• Your instructions: For each line of the listing below that contains the string "Hindernisse", copy the line.

= = = = = = =

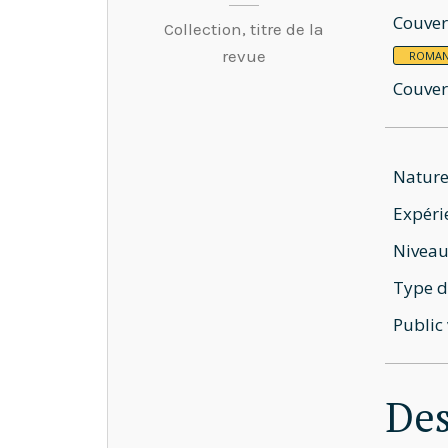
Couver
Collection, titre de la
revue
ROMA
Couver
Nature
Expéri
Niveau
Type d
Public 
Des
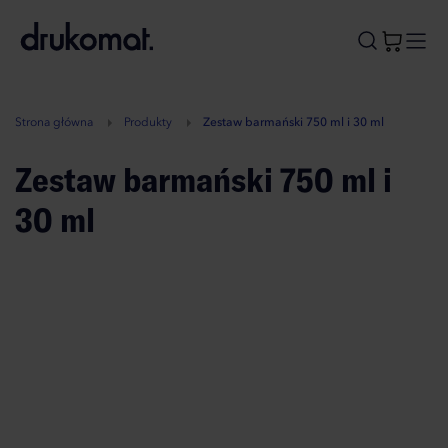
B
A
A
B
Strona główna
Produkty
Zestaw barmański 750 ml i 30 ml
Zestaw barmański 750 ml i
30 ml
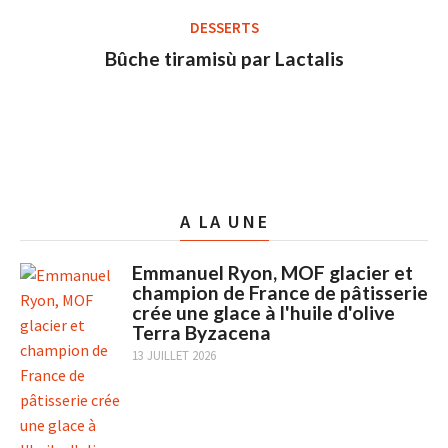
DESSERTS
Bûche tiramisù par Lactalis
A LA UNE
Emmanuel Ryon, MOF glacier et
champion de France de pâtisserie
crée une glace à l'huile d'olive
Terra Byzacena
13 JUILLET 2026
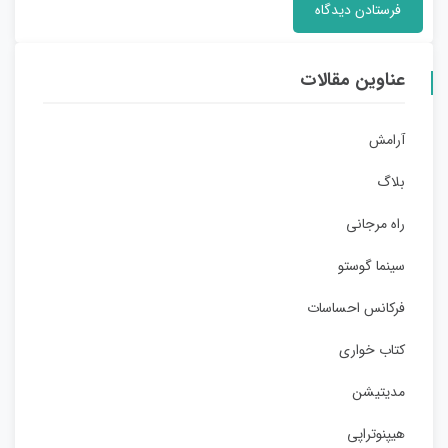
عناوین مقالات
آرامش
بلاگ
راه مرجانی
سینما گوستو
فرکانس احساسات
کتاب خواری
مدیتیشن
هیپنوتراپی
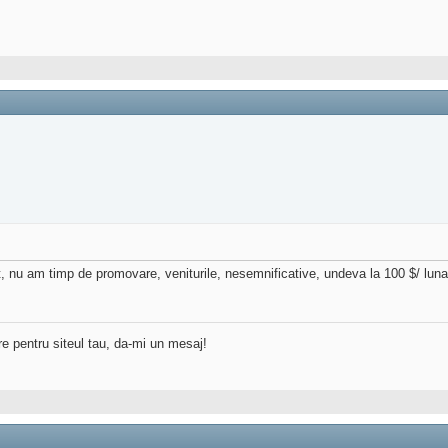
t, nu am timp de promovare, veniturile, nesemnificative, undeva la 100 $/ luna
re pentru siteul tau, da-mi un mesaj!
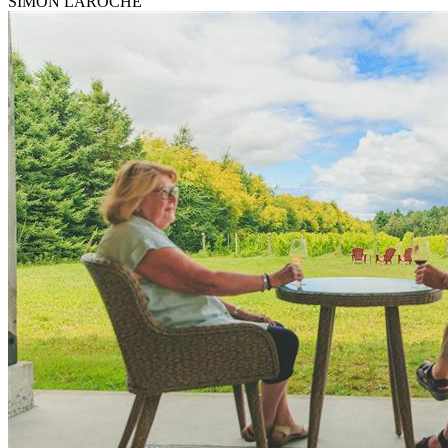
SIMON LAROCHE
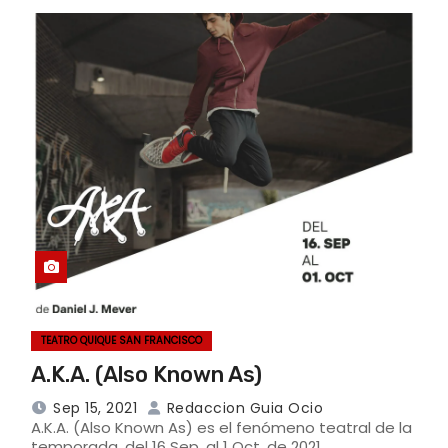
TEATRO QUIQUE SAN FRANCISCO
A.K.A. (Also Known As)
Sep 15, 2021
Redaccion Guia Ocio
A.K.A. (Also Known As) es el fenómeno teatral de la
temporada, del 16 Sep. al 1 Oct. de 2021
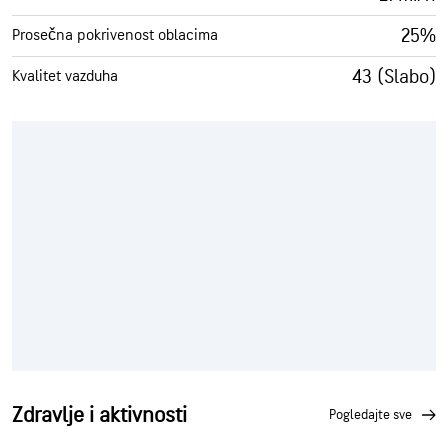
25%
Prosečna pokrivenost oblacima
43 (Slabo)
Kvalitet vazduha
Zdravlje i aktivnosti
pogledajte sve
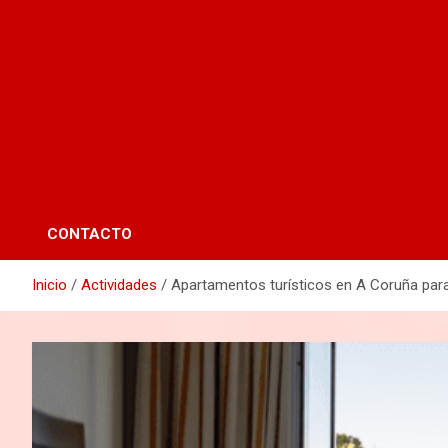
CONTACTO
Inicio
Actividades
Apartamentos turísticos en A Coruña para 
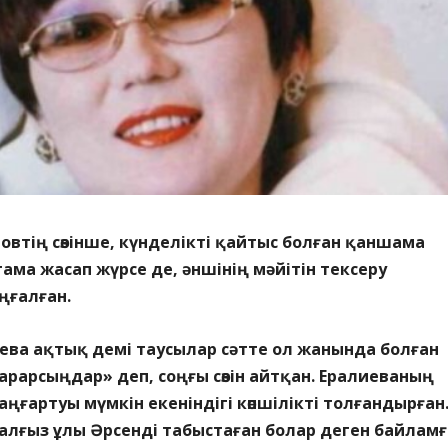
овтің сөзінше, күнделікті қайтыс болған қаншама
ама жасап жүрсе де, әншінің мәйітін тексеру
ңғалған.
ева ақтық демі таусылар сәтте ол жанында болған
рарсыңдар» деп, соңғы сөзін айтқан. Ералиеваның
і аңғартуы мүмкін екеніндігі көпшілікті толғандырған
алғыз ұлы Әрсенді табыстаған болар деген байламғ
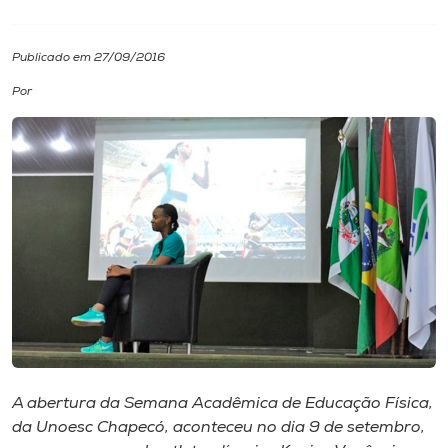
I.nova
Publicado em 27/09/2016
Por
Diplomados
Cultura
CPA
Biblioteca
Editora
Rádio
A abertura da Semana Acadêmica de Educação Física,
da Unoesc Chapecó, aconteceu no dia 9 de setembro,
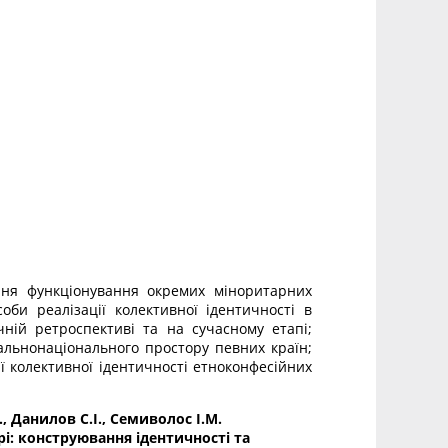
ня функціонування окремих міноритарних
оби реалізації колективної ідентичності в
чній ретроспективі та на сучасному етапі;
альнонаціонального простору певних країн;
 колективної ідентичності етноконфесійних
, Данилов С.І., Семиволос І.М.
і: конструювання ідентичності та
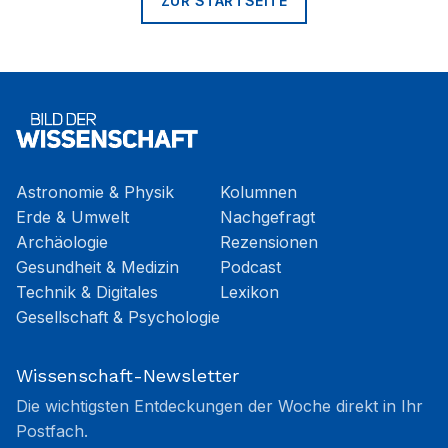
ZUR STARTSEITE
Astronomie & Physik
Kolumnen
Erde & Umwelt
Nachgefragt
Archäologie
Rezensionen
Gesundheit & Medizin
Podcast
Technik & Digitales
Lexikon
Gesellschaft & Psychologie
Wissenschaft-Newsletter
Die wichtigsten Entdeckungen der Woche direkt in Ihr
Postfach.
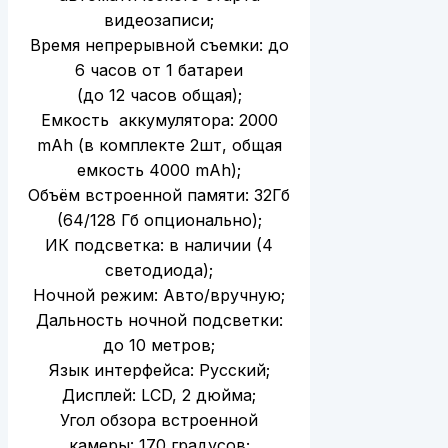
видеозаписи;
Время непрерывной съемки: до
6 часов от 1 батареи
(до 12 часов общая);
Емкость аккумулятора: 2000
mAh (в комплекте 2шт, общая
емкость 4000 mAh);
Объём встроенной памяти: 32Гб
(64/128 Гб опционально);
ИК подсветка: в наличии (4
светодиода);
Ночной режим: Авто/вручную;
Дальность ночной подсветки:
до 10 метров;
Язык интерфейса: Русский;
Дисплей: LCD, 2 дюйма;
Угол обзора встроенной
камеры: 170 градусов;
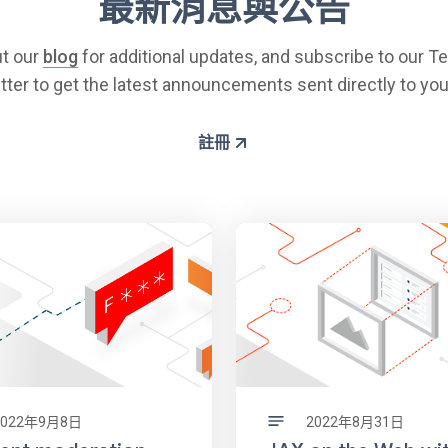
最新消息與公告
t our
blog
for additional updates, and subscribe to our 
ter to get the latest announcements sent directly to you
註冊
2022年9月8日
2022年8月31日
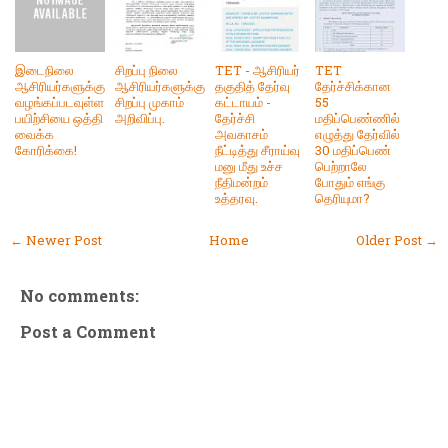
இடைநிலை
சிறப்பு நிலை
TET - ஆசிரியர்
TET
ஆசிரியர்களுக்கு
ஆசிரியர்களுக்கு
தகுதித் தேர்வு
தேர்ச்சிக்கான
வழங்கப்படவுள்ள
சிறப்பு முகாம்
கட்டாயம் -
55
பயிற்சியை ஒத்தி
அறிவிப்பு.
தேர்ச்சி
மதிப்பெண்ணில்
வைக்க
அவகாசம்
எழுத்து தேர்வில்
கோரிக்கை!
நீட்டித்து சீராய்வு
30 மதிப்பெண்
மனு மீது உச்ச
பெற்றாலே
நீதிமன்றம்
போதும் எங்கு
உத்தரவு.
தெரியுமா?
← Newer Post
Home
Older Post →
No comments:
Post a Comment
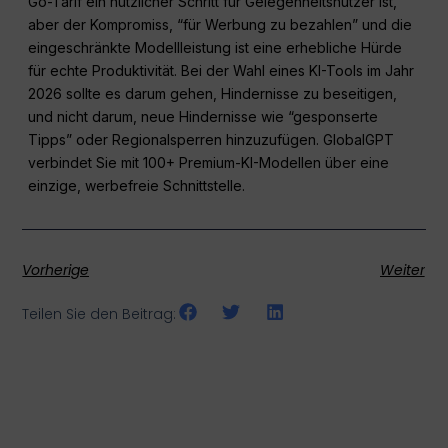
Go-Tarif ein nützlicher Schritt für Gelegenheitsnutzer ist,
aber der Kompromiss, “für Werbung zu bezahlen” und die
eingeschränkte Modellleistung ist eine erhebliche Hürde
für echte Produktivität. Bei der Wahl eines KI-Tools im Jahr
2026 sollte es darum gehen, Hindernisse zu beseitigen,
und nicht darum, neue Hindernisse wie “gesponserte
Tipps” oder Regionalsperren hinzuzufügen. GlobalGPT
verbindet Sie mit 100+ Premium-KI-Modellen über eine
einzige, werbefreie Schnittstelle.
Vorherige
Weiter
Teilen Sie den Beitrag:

= = = = = = =

• Task output:
2026 sollte es darum gehen, Hindernisse zu beseitigen,
und nicht darum, neue Hindernisse wie “gesponserte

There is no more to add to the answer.